ECLI:NL:OGEAM:2019:81
Gerecht in eerste aanleg van Sint Maarten
- Eerste aanleg - enkelvoudig
- Rechtspraak.nl
Niet-ontvankelijkheid van beroep tegen vreemdelingenbewaring en uitzetting
In deze zaak heeft het Gerecht in eerste aanleg van Sint Maarten op 26 april 2019 uitspraak gedaan in het geding tussen eiser, vertegenwoordigd door mr. R.M. Stomp, en de Minister van Justitie van Sint Maarten, vertegenwoordigd door mr. A.O. Muller. Eiser had beroep ingesteld tegen de beschikkingen van de Minister van 25 november 2018, die een bevel tot bewaring en een bevel tot verwijdering van eiser uit Sint Maarten inhielden. Eiser, die al lange tijd in Sint Maarten woonde en deel uitmaakte van het gezin van zijn moeder, stelde dat zijn verwijdering in strijd was met het recht op gezinsleven zoals beschermd door artikel 8 van het EVRM. Hij voerde aan dat hij geen veilige verblijfplaats had in Jamaica en dat hij volledig geïntegreerd was in de samenleving van Sint Maarten.

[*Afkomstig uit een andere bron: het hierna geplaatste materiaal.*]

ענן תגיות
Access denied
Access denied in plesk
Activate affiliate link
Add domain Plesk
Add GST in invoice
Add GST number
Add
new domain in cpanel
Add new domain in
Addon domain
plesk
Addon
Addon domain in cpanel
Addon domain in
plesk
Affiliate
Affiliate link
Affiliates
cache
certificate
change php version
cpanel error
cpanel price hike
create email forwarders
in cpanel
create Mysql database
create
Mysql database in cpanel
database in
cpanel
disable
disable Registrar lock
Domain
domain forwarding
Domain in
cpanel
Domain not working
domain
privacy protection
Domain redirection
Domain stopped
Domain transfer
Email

De Minister verweerde zich door te stellen dat eiser inmiddels uit Sint Maarten was verwijderd en dat hij geen belang meer had bij de beroepsprocedure. De Minister betoogde dat de bestreden beschikkingen op goede gronden waren genomen, aangezien eiser geen verblijfstitel meer had en een gevaar vormde voor de openbare orde vanwege zijn strafrechtelijke veroordeling. Eiser noch zijn gemachtigde waren ter zitting verschenen, wat leidde tot de conclusie dat er geen belang meer was bij de procedure.

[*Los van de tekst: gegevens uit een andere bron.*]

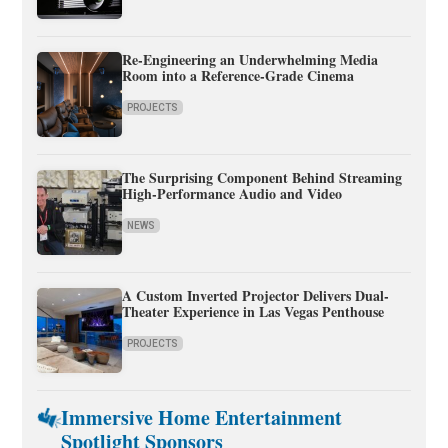
Re-Engineering an Underwhelming Media
Room into a Reference-Grade Cinema
PROJECTS
The Surprising Component Behind Streaming
High-Performance Audio and Video
NEWS
A Custom Inverted Projector Delivers Dual-
Theater Experience in Las Vegas Penthouse
PROJECTS
Immersive Home Entertainment
Spotlight Sponsors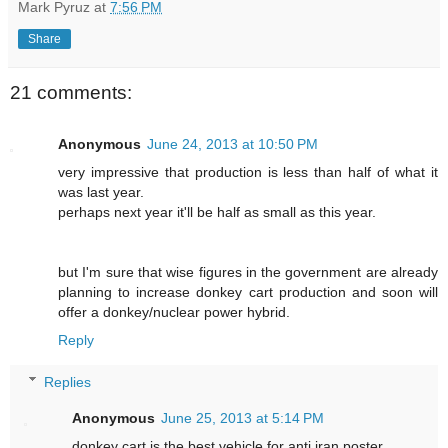
Mark Pyruz
at
7:56 PM
Share
21 comments:
Anonymous
June 24, 2013 at 10:50 PM
very impressive that production is less than half of what it
was last year.
perhaps next year it'll be half as small as this year.
but I'm sure that wise figures in the government are already
planning to increase donkey cart production and soon will
offer a donkey/nuclear power hybrid.
Reply
Replies
Anonymous
June 25, 2013 at 5:14 PM
donkey cart is the best vehicle for anti iran poster.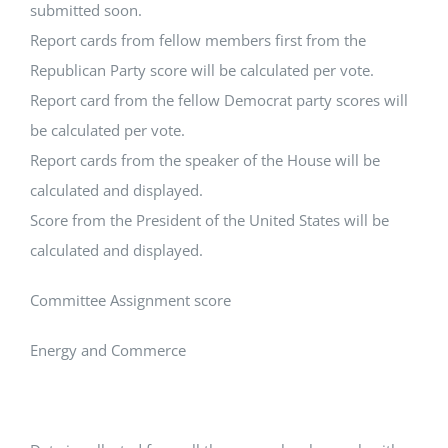
submitted soon.
Report cards from fellow members first from the
Republican Party score will be calculated per vote.
Report card from the fellow Democrat party scores will
be calculated per vote.
Report cards from the speaker of the House will be
calculated and displayed.
Score from the President of the United States will be
calculated and displayed.
Committee Assignment score
Energy and Commerce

Het Gerecht oordeelde dat eiser geen belang meer had bij het beroep, aangezien hij al was verwijderd uit Sint Maarten. Het beroep werd daarom niet-ontvankelijk verklaard. De rechter gaf aan dat het betoog van eiser over het verkrijgen van verblijf in Sint Maarten niet relevant was voor deze procedure, die zich richtte op de rechtmatigheid van de vreemdelingenbewaring en de uitzetting.